:: WORK REQUEST ::
Show each line of the data below in which "receive" occurs.

══ MATERIAL FOR THIS TASK ══

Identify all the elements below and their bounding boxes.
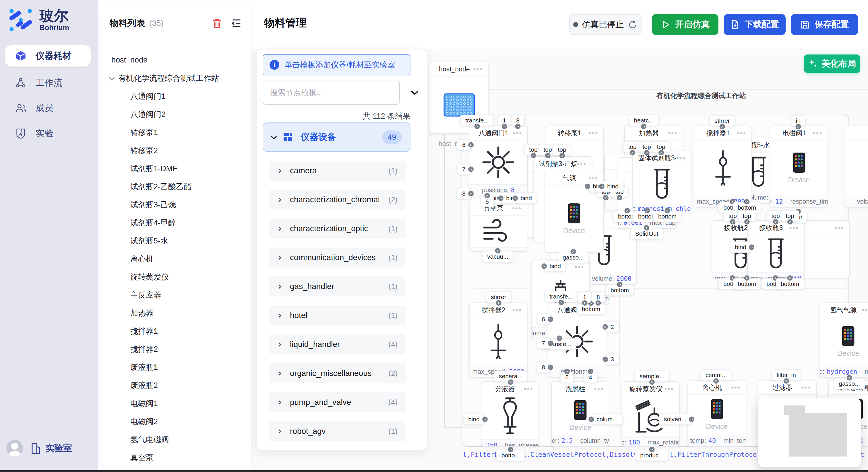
port-chip-6[interactable]: 6> (536, 313, 550, 325)
node-menu-icon[interactable]: ••• (801, 386, 811, 389)
tree-item[interactable]: 电磁阀2 (100, 412, 251, 430)
port-handle-icon[interactable]: > (570, 249, 576, 255)
collapse-list-icon[interactable] (230, 17, 243, 29)
search-input[interactable] (262, 80, 400, 105)
port-chip-8[interactable]: 8> (536, 362, 550, 373)
template-group-communication_devices[interactable]: communication_devices(1) (269, 247, 406, 268)
port-handle-icon[interactable]: > (629, 150, 635, 156)
port-handle-icon[interactable]: > (795, 124, 801, 129)
port-handle-icon[interactable]: > (582, 300, 588, 306)
node-menu-icon[interactable]: ••• (834, 226, 844, 229)
node-solenoid-2[interactable]: •••voltage:12 (844, 126, 868, 208)
port-handle-icon[interactable]: > (744, 275, 749, 281)
port-chip-stirrer[interactable]: stirrer> (486, 291, 512, 303)
port-handle-icon[interactable]: > (588, 417, 594, 422)
save-config-button[interactable]: 保存配置 (791, 14, 858, 35)
template-group-hotel[interactable]: hotel(1) (269, 305, 406, 326)
template-group-robot_agv[interactable]: robot_agv(1) (269, 421, 406, 441)
port-handle-icon[interactable]: > (644, 150, 649, 156)
port-handle-icon[interactable]: > (468, 191, 474, 196)
port-chip-bottom[interactable]: bottom> (577, 303, 606, 315)
port-handle-icon[interactable]: > (744, 199, 749, 204)
port-handle-icon[interactable]: > (602, 324, 608, 330)
tree-item[interactable]: 加热器 (100, 304, 251, 322)
port-handle-icon[interactable]: > (846, 375, 852, 380)
port-handle-icon[interactable]: > (498, 196, 503, 201)
port-handle-icon[interactable]: > (649, 379, 654, 385)
tree-item[interactable]: 废液瓶2 (100, 376, 251, 394)
port-handle-icon[interactable]: > (689, 417, 694, 422)
node-menu-icon[interactable]: ••• (513, 308, 522, 311)
port-chip-transfe[interactable]: transfe...> (460, 115, 494, 126)
port-chip-sample[interactable]: sample...> (634, 370, 669, 382)
node-menu-icon[interactable]: ••• (524, 387, 533, 390)
port-chip-8[interactable]: 8> (591, 291, 605, 303)
sidebar-item-instruments[interactable]: 仪器耗材 (5, 45, 91, 67)
port-handle-icon[interactable]: > (530, 153, 536, 158)
port-chip-stirrer[interactable]: stirrer> (709, 115, 735, 127)
port-chip-bottom[interactable]: bottom> (653, 211, 682, 222)
tree-item[interactable]: 旋转蒸发仪 (100, 268, 251, 286)
template-group-camera[interactable]: camera(1) (269, 161, 406, 181)
port-chip-bind[interactable]: bind> (515, 193, 537, 204)
port-chip-top[interactable]: top> (737, 210, 756, 222)
port-chip-filter_in[interactable]: filter_in> (771, 369, 801, 381)
node-menu-icon[interactable]: ••• (668, 132, 677, 134)
collapse-templates-icon[interactable] (410, 88, 420, 98)
port-handle-icon[interactable]: > (474, 124, 479, 129)
port-chip-bind[interactable]: bind> (602, 181, 624, 192)
tree-item[interactable]: 氢气电磁阀 (100, 430, 251, 448)
node-hydrogen-source[interactable]: 氢气气源•••Device_type:hydrogenmax_pre (819, 303, 868, 378)
simulation-status-pill[interactable]: 仿真已停止 (569, 14, 642, 35)
port-chip-bottom[interactable]: bottom> (776, 278, 804, 290)
port-handle-icon[interactable]: > (548, 316, 553, 322)
port-handle-icon[interactable]: > (749, 245, 754, 250)
port-handle-icon[interactable]: > (496, 300, 501, 306)
node-menu-icon[interactable]: ••• (676, 157, 686, 160)
node-menu-icon[interactable]: ••• (512, 207, 522, 210)
tree-item[interactable]: 电磁阀1 (100, 394, 251, 412)
tree-item[interactable]: 试剂瓶2-乙酸乙酯 (100, 177, 251, 196)
port-chip-gasso[interactable]: gasso...> (834, 378, 865, 390)
port-chip-separa[interactable]: separa...> (494, 370, 528, 382)
node-receive-bottle-3[interactable]: 接收瓶3•••max_volume:250 (747, 220, 805, 279)
tree-item-group[interactable]: 有机化学流程综合测试工作站 (100, 69, 251, 87)
port-handle-icon[interactable]: > (548, 341, 553, 346)
node-valve8-1[interactable]: 八通阀门1•••positions:8 (469, 126, 528, 196)
port-handle-icon[interactable]: > (664, 208, 670, 213)
sidebar-item-experiment[interactable]: 实验 (5, 123, 91, 144)
port-chip-colum[interactable]: colum...> (591, 413, 623, 425)
lab-link[interactable]: 实验室 (31, 442, 72, 454)
port-handle-icon[interactable]: > (617, 195, 622, 200)
tree-item[interactable]: 搅拌器1 (100, 322, 251, 340)
port-chip-bottom[interactable]: bottom> (606, 284, 634, 296)
port-handle-icon[interactable]: > (485, 193, 490, 198)
sidebar-item-workflow[interactable]: 工作流 (5, 72, 91, 94)
node-centrifuge[interactable]: 离心机•••Devicemax_temp:40min_temp:4 (687, 380, 746, 447)
node-menu-icon[interactable]: ••• (588, 177, 598, 179)
node-menu-icon[interactable]: ••• (664, 387, 674, 390)
avatar[interactable] (6, 440, 23, 457)
port-handle-icon[interactable]: > (658, 150, 663, 156)
port-handle-icon[interactable]: > (558, 300, 564, 305)
template-group-organic_miscellaneous[interactable]: organic_miscellaneous(2) (269, 363, 406, 383)
template-group-characterization_optic[interactable]: characterization_optic(1) (269, 218, 406, 239)
template-group-characterization_chromatic[interactable]: characterization_chromatic(2) (269, 190, 406, 210)
port-handle-icon[interactable]: > (644, 225, 649, 231)
port-chip-8[interactable]: 8> (511, 115, 525, 126)
port-handle-icon[interactable]: > (719, 124, 725, 129)
port-handle-icon[interactable]: > (502, 124, 507, 129)
node-menu-icon[interactable]: ••• (575, 266, 584, 268)
port-handle-icon[interactable]: > (744, 219, 749, 225)
port-chip-top[interactable]: top> (652, 141, 670, 153)
port-handle-icon[interactable]: > (468, 167, 474, 172)
port-chip-produc[interactable]: produc...> (635, 450, 669, 461)
port-chip-centrif[interactable]: centrif...> (701, 369, 732, 381)
port-chip-bind[interactable]: bind> (730, 241, 751, 253)
template-group-pump_and_valve[interactable]: pump_and_valve(4) (269, 392, 406, 412)
port-handle-icon[interactable]: > (773, 219, 778, 225)
port-chip-5[interactable]: 5> (480, 196, 494, 207)
port-chip-3[interactable]: 3> (606, 353, 619, 365)
node-receive-bottle-1[interactable]: ••• (799, 220, 849, 279)
tree-item[interactable]: 主反应器 (100, 286, 251, 304)
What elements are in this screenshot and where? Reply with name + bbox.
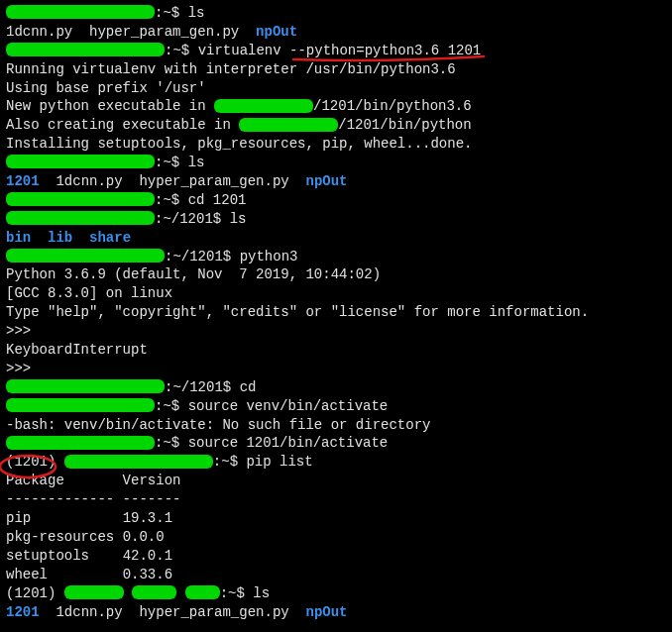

═══

:: EXERCISE ANSWER ::
node-receive-bottle-3[interactable]: 接收瓶3•••max_volume:250 (747, 220, 805, 279)
node-receive-bottle-1[interactable]: ••• (799, 220, 849, 279)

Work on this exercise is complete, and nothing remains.